What you need to do: Using the data below, copy out all lines with the word "contact".

Document layout detection data
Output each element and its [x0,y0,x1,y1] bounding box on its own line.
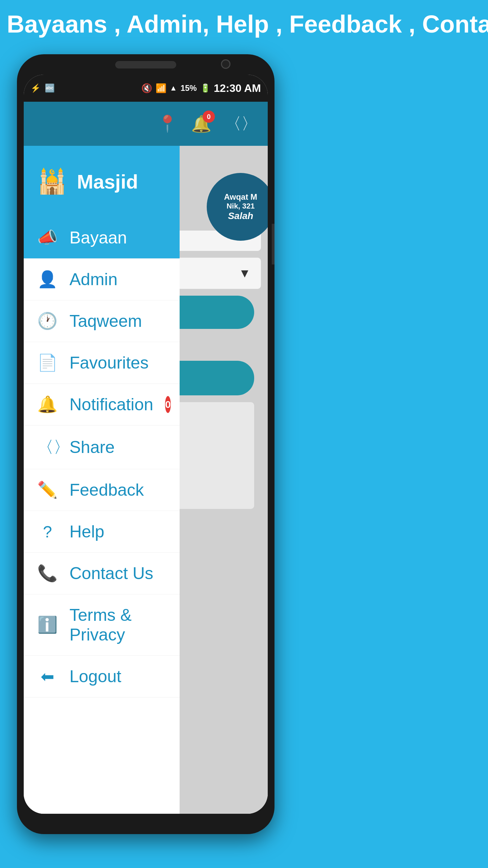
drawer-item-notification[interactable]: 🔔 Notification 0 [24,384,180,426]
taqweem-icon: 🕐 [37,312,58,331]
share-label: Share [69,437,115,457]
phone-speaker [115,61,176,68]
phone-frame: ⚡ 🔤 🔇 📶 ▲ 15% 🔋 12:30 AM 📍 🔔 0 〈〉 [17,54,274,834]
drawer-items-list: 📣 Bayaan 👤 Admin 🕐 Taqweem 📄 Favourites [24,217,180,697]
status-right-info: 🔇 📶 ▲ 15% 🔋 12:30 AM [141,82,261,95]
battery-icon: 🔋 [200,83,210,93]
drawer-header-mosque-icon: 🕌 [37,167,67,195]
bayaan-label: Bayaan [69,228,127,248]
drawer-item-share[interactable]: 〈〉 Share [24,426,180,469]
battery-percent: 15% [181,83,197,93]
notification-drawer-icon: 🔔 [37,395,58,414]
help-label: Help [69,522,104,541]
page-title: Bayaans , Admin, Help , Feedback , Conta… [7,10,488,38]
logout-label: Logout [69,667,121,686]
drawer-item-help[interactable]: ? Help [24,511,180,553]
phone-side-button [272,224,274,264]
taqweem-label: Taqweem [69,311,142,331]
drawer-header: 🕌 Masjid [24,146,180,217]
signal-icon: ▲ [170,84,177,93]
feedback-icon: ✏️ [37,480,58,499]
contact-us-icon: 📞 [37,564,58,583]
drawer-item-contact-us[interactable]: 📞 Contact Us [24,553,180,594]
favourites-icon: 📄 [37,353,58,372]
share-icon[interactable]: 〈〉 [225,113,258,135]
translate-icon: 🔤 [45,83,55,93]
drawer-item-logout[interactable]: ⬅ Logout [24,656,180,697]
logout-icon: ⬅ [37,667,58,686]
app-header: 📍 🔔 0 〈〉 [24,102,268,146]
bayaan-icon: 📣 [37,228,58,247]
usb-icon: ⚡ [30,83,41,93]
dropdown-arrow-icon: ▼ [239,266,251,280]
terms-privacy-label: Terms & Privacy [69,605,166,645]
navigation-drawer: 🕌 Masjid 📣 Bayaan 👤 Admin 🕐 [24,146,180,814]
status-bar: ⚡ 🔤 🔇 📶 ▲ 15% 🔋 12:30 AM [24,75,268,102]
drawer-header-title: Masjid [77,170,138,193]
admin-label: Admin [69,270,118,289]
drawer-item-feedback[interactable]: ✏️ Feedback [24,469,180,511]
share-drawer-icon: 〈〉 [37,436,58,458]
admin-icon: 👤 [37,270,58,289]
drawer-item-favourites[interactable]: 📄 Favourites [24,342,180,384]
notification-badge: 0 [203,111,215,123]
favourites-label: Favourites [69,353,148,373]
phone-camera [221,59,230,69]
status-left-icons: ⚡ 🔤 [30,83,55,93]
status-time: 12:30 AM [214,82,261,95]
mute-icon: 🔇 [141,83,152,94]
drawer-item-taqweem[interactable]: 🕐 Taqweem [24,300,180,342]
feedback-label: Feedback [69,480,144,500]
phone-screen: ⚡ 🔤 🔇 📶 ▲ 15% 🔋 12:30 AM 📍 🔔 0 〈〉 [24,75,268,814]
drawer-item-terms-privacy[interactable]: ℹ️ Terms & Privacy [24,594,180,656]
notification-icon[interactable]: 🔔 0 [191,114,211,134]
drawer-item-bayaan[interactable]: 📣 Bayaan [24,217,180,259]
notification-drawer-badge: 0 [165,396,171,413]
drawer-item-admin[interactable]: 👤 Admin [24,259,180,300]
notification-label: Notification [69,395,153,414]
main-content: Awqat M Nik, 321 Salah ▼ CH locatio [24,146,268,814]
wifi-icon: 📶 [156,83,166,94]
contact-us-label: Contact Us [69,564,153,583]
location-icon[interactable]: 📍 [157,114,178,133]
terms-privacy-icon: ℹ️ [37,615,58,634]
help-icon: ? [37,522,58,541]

Task answer:
contact-us-icon: 📞 [37,564,58,583]
drawer-item-contact-us[interactable]: 📞 Contact Us [24,553,180,594]
contact-us-label: Contact Us [69,564,153,583]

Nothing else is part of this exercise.